The identification and synthesis of molecules that exhibit a desired function is an essential part of addressing contemporary problems in science and technology. Small molecules are the predominant solution to challenges in the development of medicines, chemical probes, specialty polymers, and organocatalysts, among others. The typical discovery paradigm is an iterative process of designing candidate compounds, synthesizing those compounds, and testing their performance experimentally, where each repeat of this cycle can require weeks or months. There are a variety of techniques used for prioritizing experiments based on the predicted property profiles of molecules. In preclinical drug discovery applications, ligand-based methods may rely on similarity calculations or quantitative structure-activity/property relationship (QSAR/QSPR) models fit to experimental data of bioactivity, solubility, toxicity, etc. Structure-based methods may employ a computational "funnel" approach to score molecules, first using coarse techniques like docking and progressing to higher-fidelity methods like molecular dynamics simulations with explicit solvent.

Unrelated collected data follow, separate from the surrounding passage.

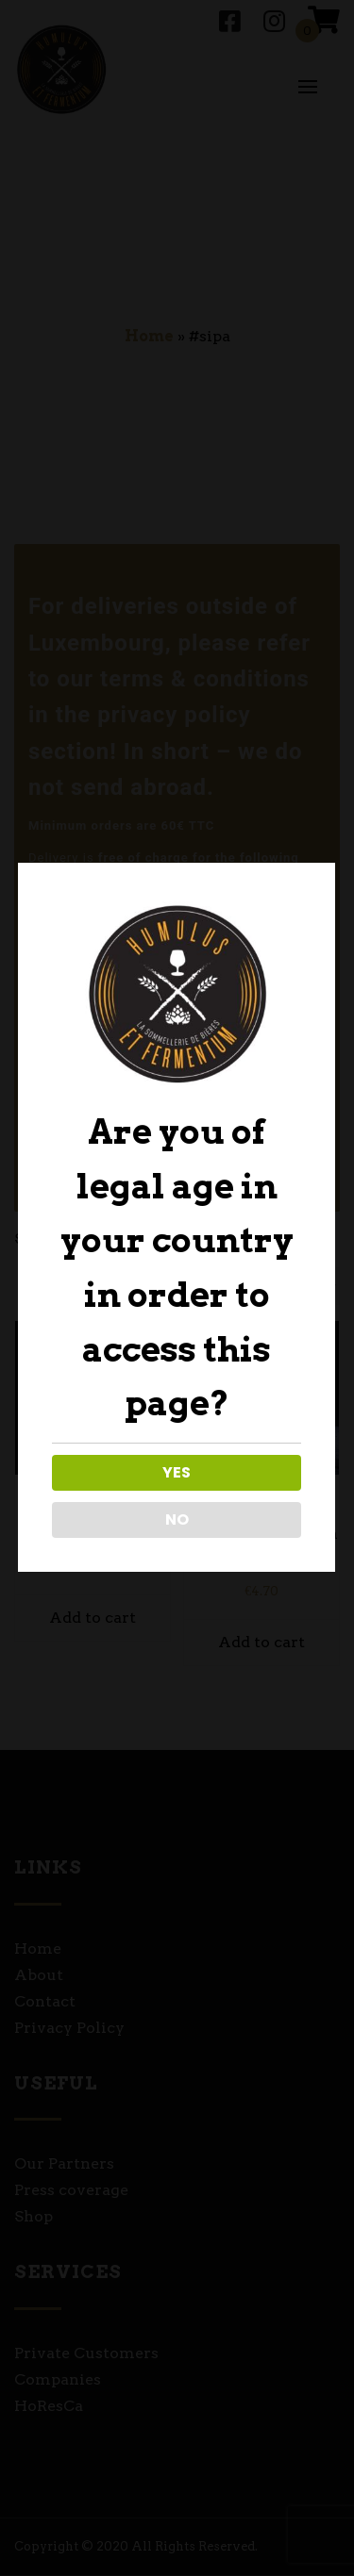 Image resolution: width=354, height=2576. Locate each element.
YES (175, 1472)
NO (175, 1519) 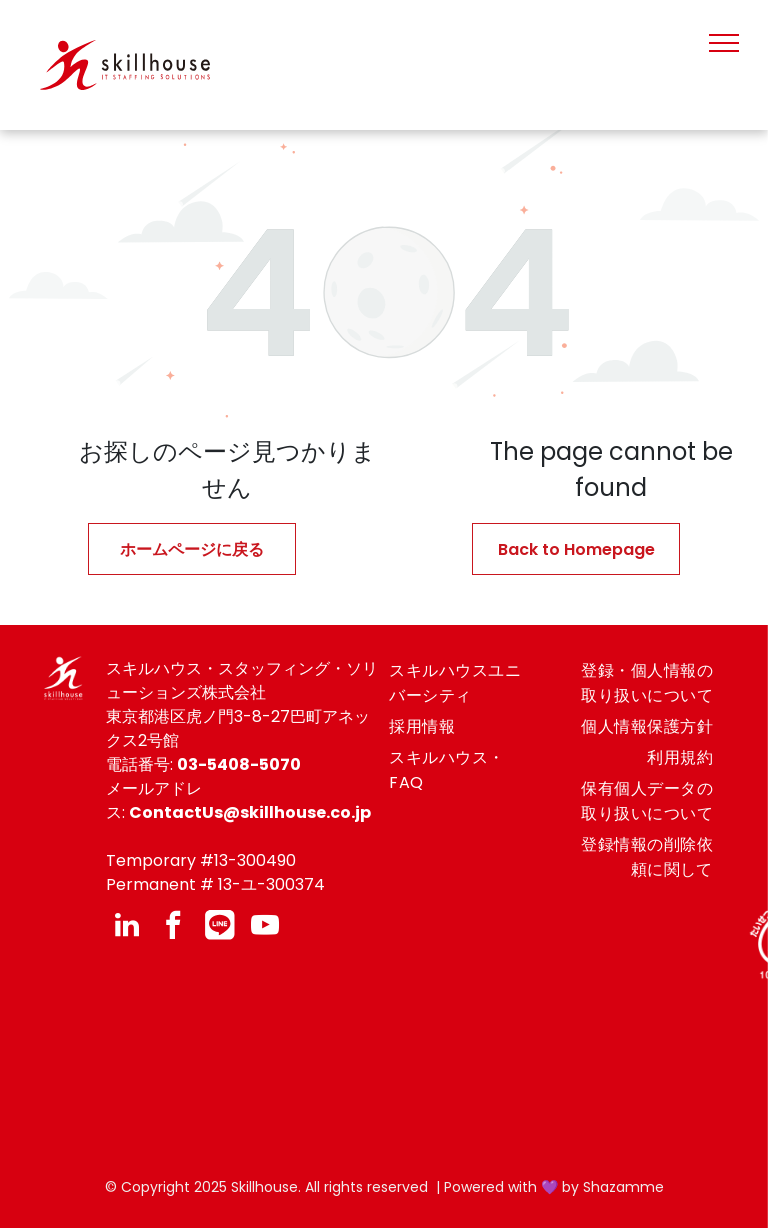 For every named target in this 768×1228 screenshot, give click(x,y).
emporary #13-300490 (206, 860)
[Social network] (219, 927)
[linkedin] (127, 927)
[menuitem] (462, 683)
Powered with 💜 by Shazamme (554, 1187)
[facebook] (173, 927)
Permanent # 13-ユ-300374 (215, 884)
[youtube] (265, 927)
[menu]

In this talk, we will focus on a primary consideration of molecular design workflows: the chemical space that comprises the search space for a molecular screening/optimization campaign. That is, the manner in which the search is constrained to a finite library of molecules or, following an increasingly popular trend, the manner in which the search navigates a virtually infinite space of molecules. An orthogonal consideration is whether the search space is constrained or unconstrained in terms of synthesizability (or commercial availability), which impacts the ease of experimental validation. We will talk about how models to predict chemical reactivity inform our ability to define and navigate these spaces, and how literature data can enable the development of models for predictive chemistry.